Page images and extracted text:
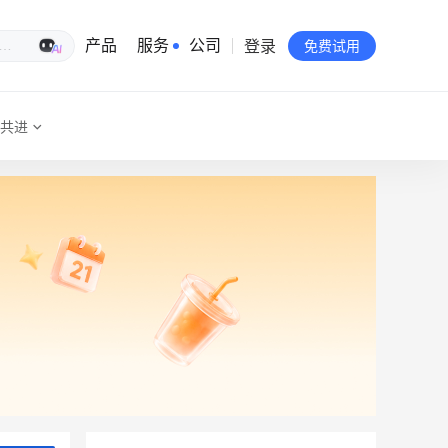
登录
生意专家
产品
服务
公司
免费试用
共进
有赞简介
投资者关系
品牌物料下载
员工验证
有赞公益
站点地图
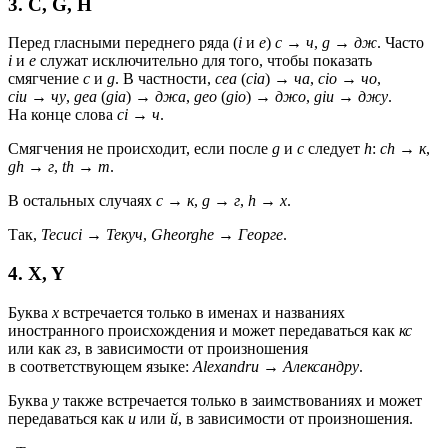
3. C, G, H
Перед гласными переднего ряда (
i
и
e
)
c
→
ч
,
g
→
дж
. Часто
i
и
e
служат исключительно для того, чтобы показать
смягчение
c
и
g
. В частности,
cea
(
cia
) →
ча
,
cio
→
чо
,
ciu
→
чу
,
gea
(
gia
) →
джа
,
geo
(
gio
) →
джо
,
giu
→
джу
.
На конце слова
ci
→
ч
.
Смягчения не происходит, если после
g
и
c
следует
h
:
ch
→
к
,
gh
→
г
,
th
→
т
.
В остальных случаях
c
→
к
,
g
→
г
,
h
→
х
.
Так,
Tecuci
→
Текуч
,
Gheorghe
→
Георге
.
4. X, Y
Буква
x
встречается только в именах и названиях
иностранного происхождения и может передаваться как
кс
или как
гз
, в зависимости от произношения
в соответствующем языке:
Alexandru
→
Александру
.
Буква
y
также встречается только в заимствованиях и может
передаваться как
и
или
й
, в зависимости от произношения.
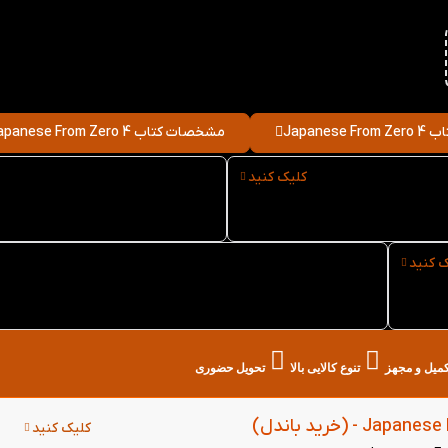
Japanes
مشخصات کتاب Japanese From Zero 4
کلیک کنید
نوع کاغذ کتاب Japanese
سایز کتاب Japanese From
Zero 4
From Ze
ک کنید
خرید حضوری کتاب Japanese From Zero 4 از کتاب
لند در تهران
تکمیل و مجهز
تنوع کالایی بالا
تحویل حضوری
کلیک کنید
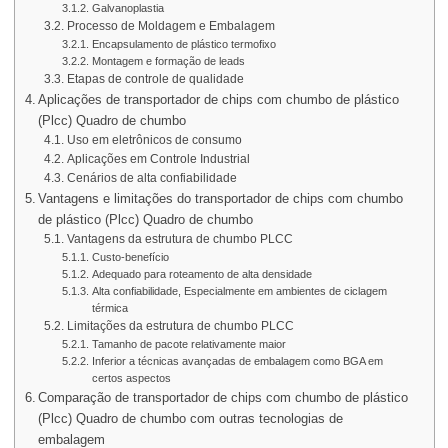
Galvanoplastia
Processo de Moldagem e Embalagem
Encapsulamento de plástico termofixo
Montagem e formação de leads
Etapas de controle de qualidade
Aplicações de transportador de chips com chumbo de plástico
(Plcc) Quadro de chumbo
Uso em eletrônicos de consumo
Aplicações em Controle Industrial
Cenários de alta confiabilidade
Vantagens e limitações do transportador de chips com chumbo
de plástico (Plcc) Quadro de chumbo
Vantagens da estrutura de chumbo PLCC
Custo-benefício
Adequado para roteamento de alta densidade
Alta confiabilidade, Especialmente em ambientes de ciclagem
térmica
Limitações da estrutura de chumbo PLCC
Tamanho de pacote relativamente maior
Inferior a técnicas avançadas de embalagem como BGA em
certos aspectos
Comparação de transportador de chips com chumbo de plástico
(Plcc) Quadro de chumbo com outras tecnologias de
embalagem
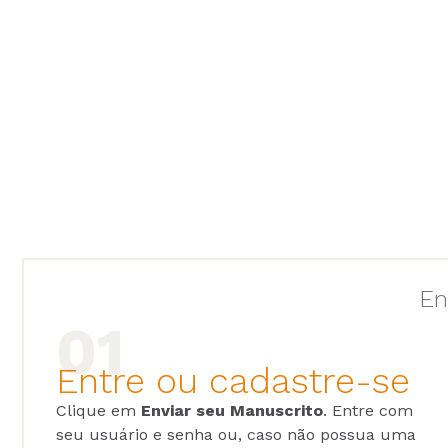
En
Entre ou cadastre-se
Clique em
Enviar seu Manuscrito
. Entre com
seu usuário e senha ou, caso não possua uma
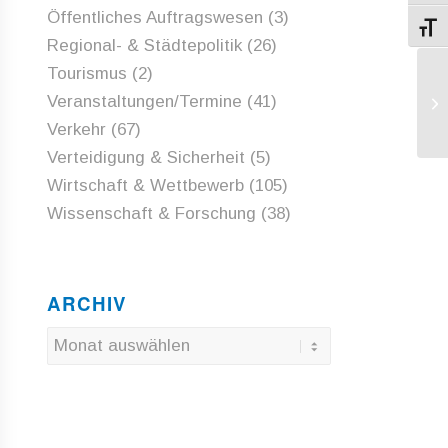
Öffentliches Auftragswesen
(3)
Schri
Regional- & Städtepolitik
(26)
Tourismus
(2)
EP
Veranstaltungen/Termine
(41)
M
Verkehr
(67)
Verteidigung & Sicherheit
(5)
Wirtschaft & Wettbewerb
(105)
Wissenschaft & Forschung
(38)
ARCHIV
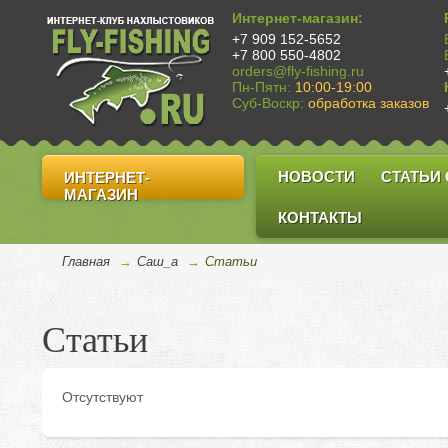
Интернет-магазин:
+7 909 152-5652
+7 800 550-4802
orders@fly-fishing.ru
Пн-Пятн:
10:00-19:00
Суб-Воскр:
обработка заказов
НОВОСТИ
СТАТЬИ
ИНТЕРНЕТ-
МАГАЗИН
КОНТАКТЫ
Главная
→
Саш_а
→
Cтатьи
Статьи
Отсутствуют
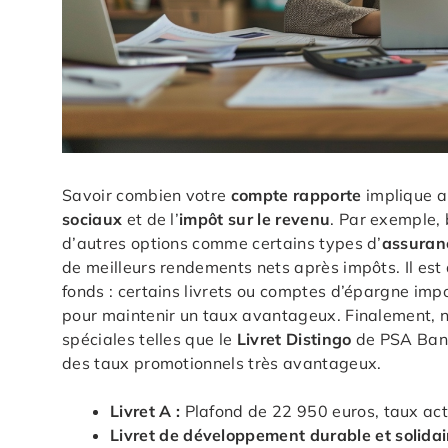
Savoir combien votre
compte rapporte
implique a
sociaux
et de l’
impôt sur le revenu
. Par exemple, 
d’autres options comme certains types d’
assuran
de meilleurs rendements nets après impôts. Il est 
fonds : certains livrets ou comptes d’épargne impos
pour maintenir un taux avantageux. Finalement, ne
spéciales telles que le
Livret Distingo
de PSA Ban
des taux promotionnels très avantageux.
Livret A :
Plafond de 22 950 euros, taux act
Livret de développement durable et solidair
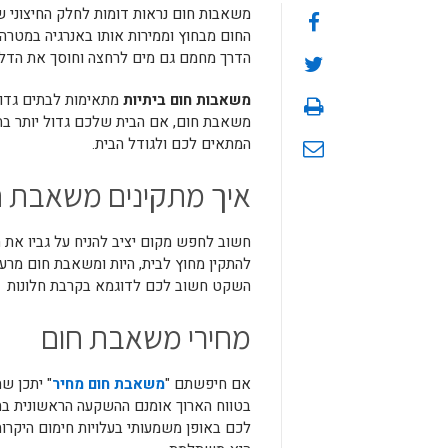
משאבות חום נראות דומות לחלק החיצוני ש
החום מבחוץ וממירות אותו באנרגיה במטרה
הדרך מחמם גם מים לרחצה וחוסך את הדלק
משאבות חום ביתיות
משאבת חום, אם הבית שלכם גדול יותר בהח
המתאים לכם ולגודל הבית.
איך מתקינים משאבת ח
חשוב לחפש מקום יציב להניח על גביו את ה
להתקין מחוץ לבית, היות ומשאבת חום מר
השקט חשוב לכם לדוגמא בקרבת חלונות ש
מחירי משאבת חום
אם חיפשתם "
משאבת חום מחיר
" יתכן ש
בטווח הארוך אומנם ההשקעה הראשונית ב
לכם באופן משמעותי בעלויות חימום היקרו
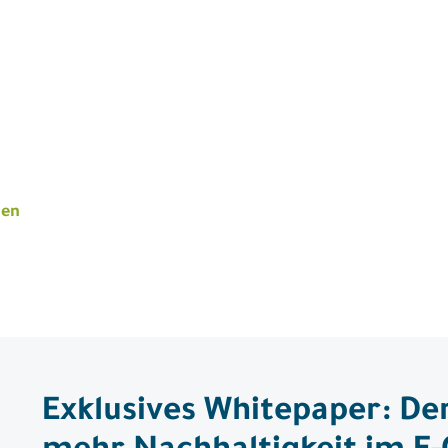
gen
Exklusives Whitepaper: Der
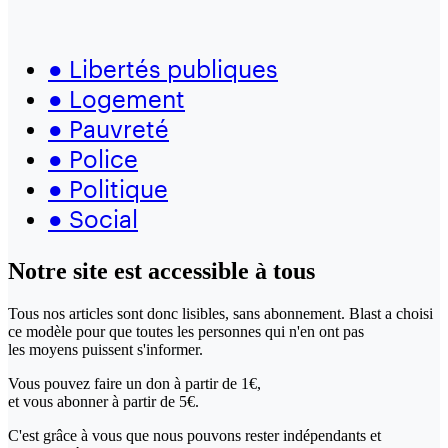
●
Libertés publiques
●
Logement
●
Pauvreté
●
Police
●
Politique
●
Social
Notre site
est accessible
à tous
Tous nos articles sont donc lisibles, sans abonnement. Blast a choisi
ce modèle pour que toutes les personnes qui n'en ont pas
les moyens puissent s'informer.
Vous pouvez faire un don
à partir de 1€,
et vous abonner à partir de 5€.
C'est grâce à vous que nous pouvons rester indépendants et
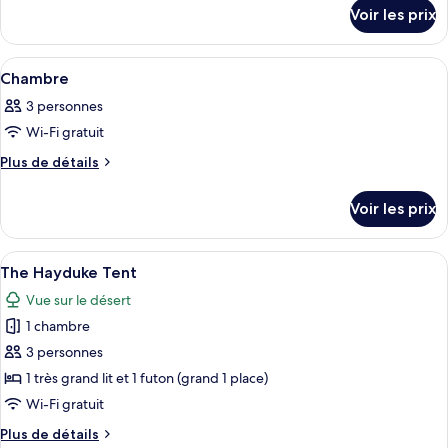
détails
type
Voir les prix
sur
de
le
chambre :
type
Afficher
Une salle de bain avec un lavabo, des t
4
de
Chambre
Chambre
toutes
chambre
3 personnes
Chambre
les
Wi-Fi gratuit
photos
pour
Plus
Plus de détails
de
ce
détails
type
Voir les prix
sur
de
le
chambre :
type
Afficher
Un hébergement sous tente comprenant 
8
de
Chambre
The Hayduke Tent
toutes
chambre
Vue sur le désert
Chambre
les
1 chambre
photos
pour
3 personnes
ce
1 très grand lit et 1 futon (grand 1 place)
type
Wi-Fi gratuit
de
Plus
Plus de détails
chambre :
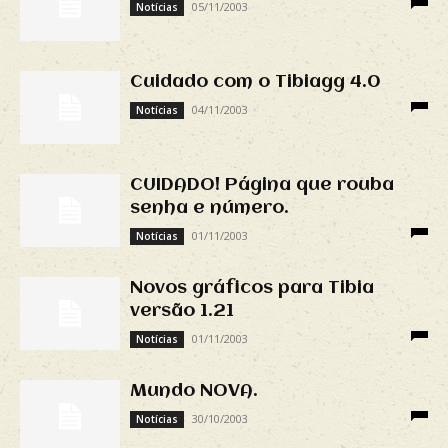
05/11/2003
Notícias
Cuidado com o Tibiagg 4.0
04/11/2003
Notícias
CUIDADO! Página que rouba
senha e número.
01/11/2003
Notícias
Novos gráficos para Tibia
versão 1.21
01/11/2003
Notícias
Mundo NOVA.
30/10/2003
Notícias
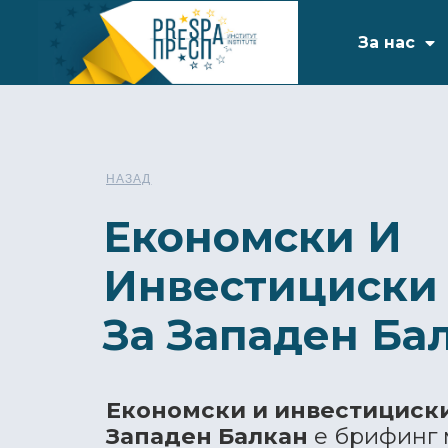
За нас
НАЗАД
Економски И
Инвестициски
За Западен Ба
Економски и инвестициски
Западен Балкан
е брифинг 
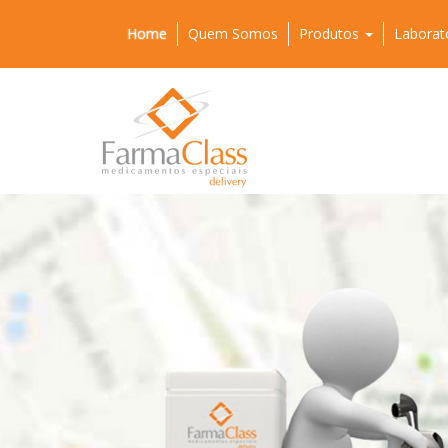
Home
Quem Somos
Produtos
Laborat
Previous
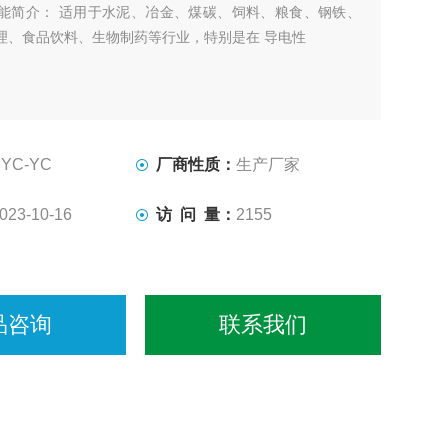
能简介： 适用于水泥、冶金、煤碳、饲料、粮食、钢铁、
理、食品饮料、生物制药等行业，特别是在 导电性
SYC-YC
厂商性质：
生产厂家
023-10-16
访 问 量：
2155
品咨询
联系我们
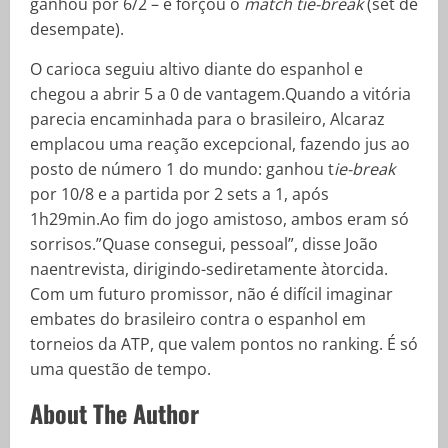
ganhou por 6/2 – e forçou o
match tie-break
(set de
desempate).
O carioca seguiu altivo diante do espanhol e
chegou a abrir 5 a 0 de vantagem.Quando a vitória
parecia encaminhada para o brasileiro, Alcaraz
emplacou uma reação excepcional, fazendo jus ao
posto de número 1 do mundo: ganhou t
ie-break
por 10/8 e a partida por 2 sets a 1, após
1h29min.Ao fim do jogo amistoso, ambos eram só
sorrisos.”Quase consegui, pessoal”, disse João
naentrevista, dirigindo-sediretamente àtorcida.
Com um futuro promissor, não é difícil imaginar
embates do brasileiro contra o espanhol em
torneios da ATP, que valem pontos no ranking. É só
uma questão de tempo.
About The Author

Problem details: Would you copy out the data exactly, leaving every picture out?

Result of this task:
登录
生意专家
产品
服务
公司
免费试用
共进
有赞简介
投资者关系
品牌物料下载
员工验证
有赞公益
站点地图
3. C, G, H
Перед гласными переднего ряда (
i
и
e
)
c
→
ч
,
g
→
дж
. Часто
i
и
e
служат исключительно для того, чтобы показать
смягчение
c
и
g
. В частности,
cea
(
cia
) →
ча
,
cio
→
чо
,
ciu
→
чу
,
gea
(
gia
) →
джа
,
geo
(
gio
) →
джо
,
giu
→
джу
.
На конце слова
ci
→
ч
.
Смягчения не происходит, если после
g
и
c
следует
h
:
ch
→
к
,
gh
→
г
,
th
→
т
.
В остальных случаях
c
→
к
,
g
→
г
,
h
→
х
.
Так,
Tecuci
→
Текуч
,
Gheorghe
→
Георге
.
4. X, Y
Буква
x
встречается только в именах и названиях
иностранного происхождения и может передаваться как
кс
или как
гз
, в зависимости от произношения
в соответствующем языке:
Alexandru
→
Александру
.
Буква
y
также встречается только в заимствованиях и может
передаваться как
и
или
й
, в зависимости от произношения.
Japanes
مشخصات کتاب Japanese From Zero 4
کلیک کنید
نوع کاغذ کتاب Japanese
سایز کتاب Japanese From
Zero 4
From Ze
ک کنید
خرید حضوری کتاب Japanese From Zero 4 از کتاب
لند در تهران
تکمیل و مجهز
تنوع کالایی بالا
تحویل حضوری
کلیک کنید
Galvanoplastia
Processo de Moldagem e Embalagem
Encapsulamento de plástico termofixo
Montagem e formação de leads
Etapas de controle de qualidade
Aplicações de transportador de chips com chumbo de plástico
(Plcc) Quadro de chumbo
Uso em eletrônicos de consumo
Aplicações em Controle Industrial
Cenários de alta confiabilidade
Vantagens e limitações do transportador de chips com chumbo
de plástico (Plcc) Quadro de chumbo
Vantagens da estrutura de chumbo PLCC
Custo-benefício
Adequado para roteamento de alta densidade
Alta confiabilidade, Especialmente em ambientes de ciclagem
térmica
Limitações da estrutura de chumbo PLCC
Tamanho de pacote relativamente maior
Inferior a técnicas avançadas de embalagem como BGA em
certos aspectos
Comparação de transportador de chips com chumbo de plástico
(Plcc) Quadro de chumbo com outras tecnologias de
embalagem
En
Entre ou cadastre-se
Clique em
Enviar seu Manuscrito
. Entre com
seu usuário e senha ou, caso não possua uma
Öffentliches Auftragswesen
(3)
Schri
Regional- & Städtepolitik
(26)
Tourismus
(2)
EP
Veranstaltungen/Termine
(41)
M
Verkehr
(67)
Verteidigung & Sicherheit
(5)
Wirtschaft & Wettbewerb
(105)
Wissenschaft & Forschung
(38)
ARCHIV
Интернет-магазин:
+7 909 152-5652
+7 800 550-4802
orders@fly-fishing.ru
Пн-Пятн:
10:00-19:00
Суб-Воскр:
обработка заказов
НОВОСТИ
СТАТЬИ
ИНТЕРНЕТ-
МАГАЗИН
КОНТАКТЫ
Главная
→
Саш_а
→
Cтатьи
Статьи
Отсутствуют
Savoir combien votre
compte rapporte
implique a
sociaux
et de l’
impôt sur le revenu
. Par exemple, 
d’autres options comme certains types d’
assuran
de meilleurs rendements nets après impôts. Il est 
fonds : certains livrets ou comptes d’épargne impos
pour maintenir un taux avantageux. Finalement, ne
spéciales telles que le
Livret Distingo
de PSA Ban
des taux promotionnels très avantageux.
Livret A :
Plafond de 22 950 euros, taux act
Livret de développement durable et solidair
משאבות חום נראות דומות לחלק החיצוני ש
החום מבחוץ וממירות אותו באנרגיה במטרה
הדרך מחמם גם מים לרחצה וחוסך את הדלק
משאבות חום ביתיות
משאבת חום, אם הבית שלכם גדול יותר בהח
המתאים לכם ולגודל הבית.
איך מתקינים משאבת ח
חשוב לחפש מקום יציב להניח על גביו את ה
להתקין מחוץ לבית, היות ומשאבת חום מר
השקט חשוב לכם לדוגמא בקרבת חלונות ש
מחירי משאבת חום
אם חיפשתם "
משאבת חום מחיר
" יתכן ש
בטווח הארוך אומנם ההשקעה הראשונית ב
לכם באופן משמעותי בעלויות חימום היקרו
gen
Exklusives Whitepaper: Der
●
Libertés publiques
●
Logement
●
Pauvreté
●
Police
●
Politique
●
Social
Notre site
est accessible
à tous
Tous nos articles sont donc lisibles, sans abonnement. Blast a choisi
ce modèle pour que toutes les personnes qui n'en ont pas
les moyens puissent s'informer.
Vous pouvez faire un don
à partir de 1€,
et vous abonner à partir de 5€.
C'est grâce à vous que nous pouvons rester indépendants et
détails
type
Voir les prix
sur
de
le
chambre :
type
Afficher
Une salle de bain avec un lavabo, des t
4
de
Chambre
Chambre
toutes
chambre
3 personnes
Chambre
les
Wi-Fi gratuit
photos
pour
Plus
Plus de détails
de
ce
détails
type
Voir les prix
sur
de
le
chambre :
type
Afficher
Un hébergement sous tente comprenant 
8
de
Chambre
The Hayduke Tent
toutes
chambre
Vue sur le désert
Chambre
les
1 chambre
photos
pour
3 personnes
ce
1 très grand lit et 1 futon (grand 1 place)
type
Wi-Fi gratuit
de
Plus
Plus de détails
chambre :
05/11/2003
Notícias
Cuidado com o Tibiagg 4.0
04/11/2003
Notícias
CUIDADO! Página que rouba
senha e número.
01/11/2003
Notícias
Novos gráficos para Tibia
versão 1.21
01/11/2003
Notícias
Mundo NOVA.
30/10/2003
Notícias
За нас
НАЗАД
Економски И
Инвестициски
За Западен Ба
Економски и инвестициски
Западен Балкан
е брифинг 
Home
Quem Somos
Produtos
Laborat
Previous
能简介： 适用于水泥、冶金、煤碳、饲料、粮食、钢铁、
理、食品饮料、生物制药等行业，特别是在 导电性
SYC-YC
厂商性质：
生产厂家
023-10-16
访 问 量：
2155
品咨询
联系我们
ganhou por 6/2 – e forçou o
match tie-break
(set de
desempate).
O carioca seguiu altivo diante do espanhol e
chegou a abrir 5 a 0 de vantagem.Quando a vitória
parecia encaminhada para o brasileiro, Alcaraz
emplacou uma reação excepcional, fazendo jus ao
posto de número 1 do mundo: ganhou t
ie-break
por 10/8 e a partida por 2 sets a 1, após
1h29min.Ao fim do jogo amistoso, ambos eram só
sorrisos.”Quase consegui, pessoal”, disse João
naentrevista, dirigindo-sediretamente àtorcida.
Com um futuro promissor, não é difícil imaginar
embates do brasileiro contra o espanhol em
torneios da ATP, que valem pontos no ranking. É só
uma questão de tempo.
About The Author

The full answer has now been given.